▶ **Task directions**: Every line below from the one containing "USA Airports" through the one containing "About this product" is to be printed exactly, with the pictures omitted.

[Extracted page text data]

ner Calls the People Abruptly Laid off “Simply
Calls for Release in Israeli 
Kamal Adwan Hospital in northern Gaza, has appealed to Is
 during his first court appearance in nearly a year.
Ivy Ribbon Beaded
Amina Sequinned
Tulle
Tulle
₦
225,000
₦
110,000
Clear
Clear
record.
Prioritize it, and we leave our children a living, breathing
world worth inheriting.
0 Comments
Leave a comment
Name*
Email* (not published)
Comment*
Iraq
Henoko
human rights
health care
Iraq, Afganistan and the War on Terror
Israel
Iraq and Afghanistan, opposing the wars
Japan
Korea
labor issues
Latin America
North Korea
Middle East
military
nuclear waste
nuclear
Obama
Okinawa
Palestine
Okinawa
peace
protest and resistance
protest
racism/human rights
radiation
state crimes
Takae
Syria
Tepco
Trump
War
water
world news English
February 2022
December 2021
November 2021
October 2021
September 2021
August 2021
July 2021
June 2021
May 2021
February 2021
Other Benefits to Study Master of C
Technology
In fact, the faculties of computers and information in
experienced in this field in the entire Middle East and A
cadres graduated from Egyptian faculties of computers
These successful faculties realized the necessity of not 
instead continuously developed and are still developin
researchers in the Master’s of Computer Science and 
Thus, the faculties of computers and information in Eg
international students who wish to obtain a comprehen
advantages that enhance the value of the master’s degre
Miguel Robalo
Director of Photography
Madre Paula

--

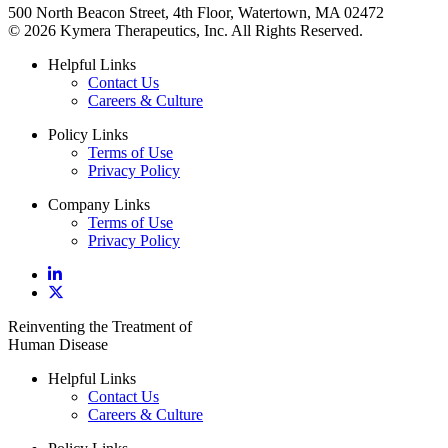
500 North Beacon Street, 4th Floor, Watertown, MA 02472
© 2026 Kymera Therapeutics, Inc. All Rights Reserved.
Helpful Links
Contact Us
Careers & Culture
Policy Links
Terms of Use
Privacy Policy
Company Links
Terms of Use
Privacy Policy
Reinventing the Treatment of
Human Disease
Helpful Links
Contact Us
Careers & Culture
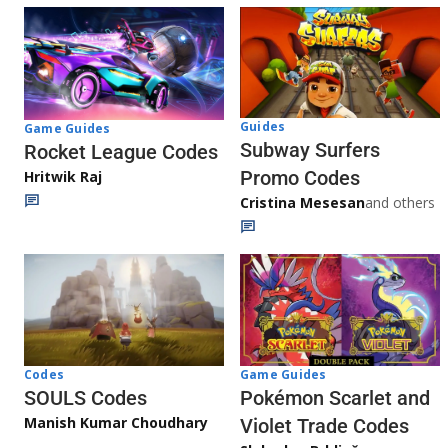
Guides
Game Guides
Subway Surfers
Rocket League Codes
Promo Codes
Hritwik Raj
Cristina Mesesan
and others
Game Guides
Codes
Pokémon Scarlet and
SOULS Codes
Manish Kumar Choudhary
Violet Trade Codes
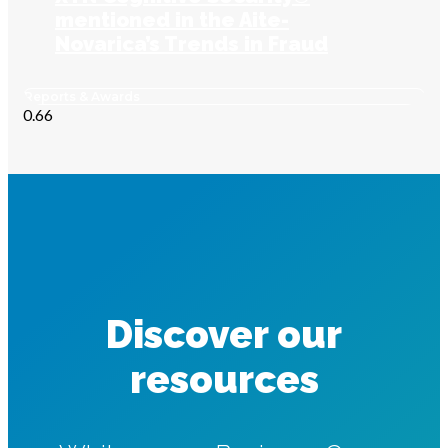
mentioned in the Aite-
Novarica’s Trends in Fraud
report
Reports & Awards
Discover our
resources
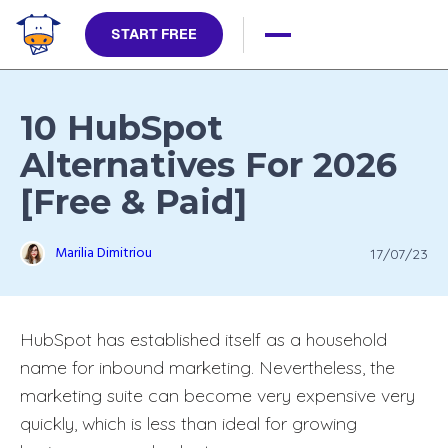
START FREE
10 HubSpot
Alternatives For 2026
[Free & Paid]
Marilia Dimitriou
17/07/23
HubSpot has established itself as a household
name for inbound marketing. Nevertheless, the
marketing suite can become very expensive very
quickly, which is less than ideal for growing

==

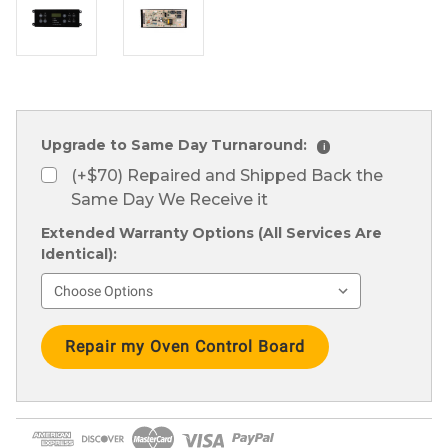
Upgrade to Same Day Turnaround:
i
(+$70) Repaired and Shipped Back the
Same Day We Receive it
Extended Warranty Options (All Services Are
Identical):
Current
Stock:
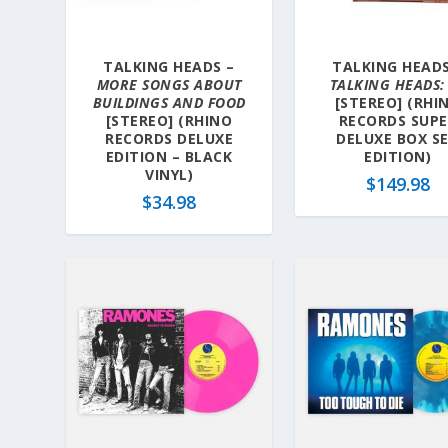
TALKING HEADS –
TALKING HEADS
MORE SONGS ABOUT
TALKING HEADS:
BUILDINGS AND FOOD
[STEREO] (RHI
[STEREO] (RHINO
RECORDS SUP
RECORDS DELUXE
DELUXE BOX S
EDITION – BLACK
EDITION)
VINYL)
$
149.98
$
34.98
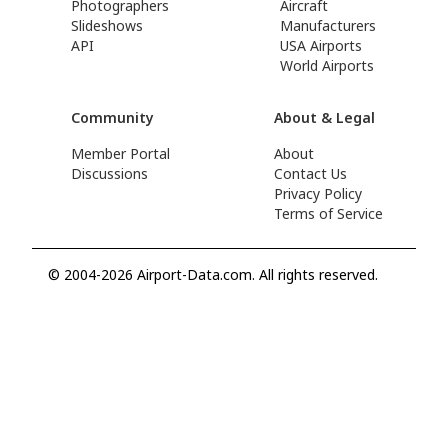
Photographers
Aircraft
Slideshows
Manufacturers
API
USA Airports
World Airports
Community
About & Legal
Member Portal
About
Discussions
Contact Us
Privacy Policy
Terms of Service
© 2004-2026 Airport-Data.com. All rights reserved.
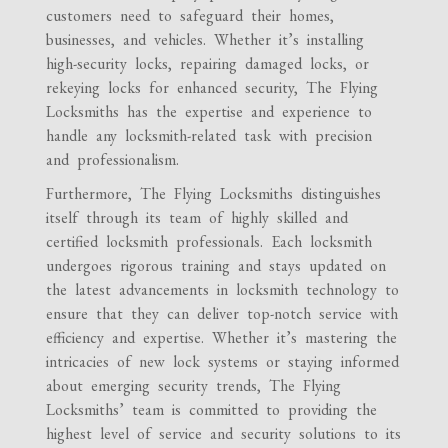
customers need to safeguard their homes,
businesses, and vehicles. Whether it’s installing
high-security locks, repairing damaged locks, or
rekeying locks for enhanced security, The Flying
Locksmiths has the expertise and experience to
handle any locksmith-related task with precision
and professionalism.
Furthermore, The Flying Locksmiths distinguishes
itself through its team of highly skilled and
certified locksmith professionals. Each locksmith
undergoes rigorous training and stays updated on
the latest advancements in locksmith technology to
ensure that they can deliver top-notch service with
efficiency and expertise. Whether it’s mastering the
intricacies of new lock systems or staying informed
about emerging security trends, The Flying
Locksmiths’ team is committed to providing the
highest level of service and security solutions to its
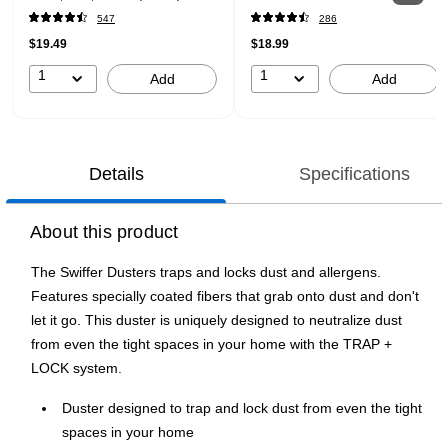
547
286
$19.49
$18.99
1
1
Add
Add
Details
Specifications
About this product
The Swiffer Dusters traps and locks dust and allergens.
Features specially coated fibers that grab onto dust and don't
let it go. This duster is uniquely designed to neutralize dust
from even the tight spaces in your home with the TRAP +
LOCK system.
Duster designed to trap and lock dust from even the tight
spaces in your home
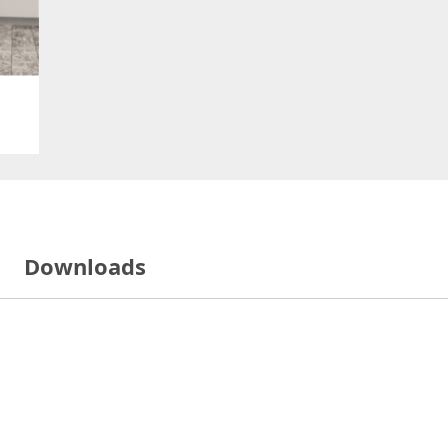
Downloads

▶ **Output for this exercise**:
USA Airports
World Airports
Community
About & Legal
Member Portal
About
Discussions
Contact Us
Privacy Policy
Terms of Service
© 2004-2026 Airport-Data.com. All rights reserved.
customers need to safeguard their homes,
businesses, and vehicles. Whether it’s installing
high-security locks, repairing damaged locks, or
rekeying locks for enhanced security, The Flying
Locksmiths has the expertise and experience to
handle any locksmith-related task with precision
and professionalism.
Furthermore, The Flying Locksmiths distinguishes
itself through its team of highly skilled and
certified locksmith professionals. Each locksmith
undergoes rigorous training and stays updated on
the latest advancements in locksmith technology to
ensure that they can deliver top-notch service with
efficiency and expertise. Whether it’s mastering the
intricacies of new lock systems or staying informed
about emerging security trends, The Flying
Locksmiths’ team is committed to providing the
highest level of service and security solutions to its
547
286
$19.49
$18.99
1
1
Add
Add
Details
Specifications
About this product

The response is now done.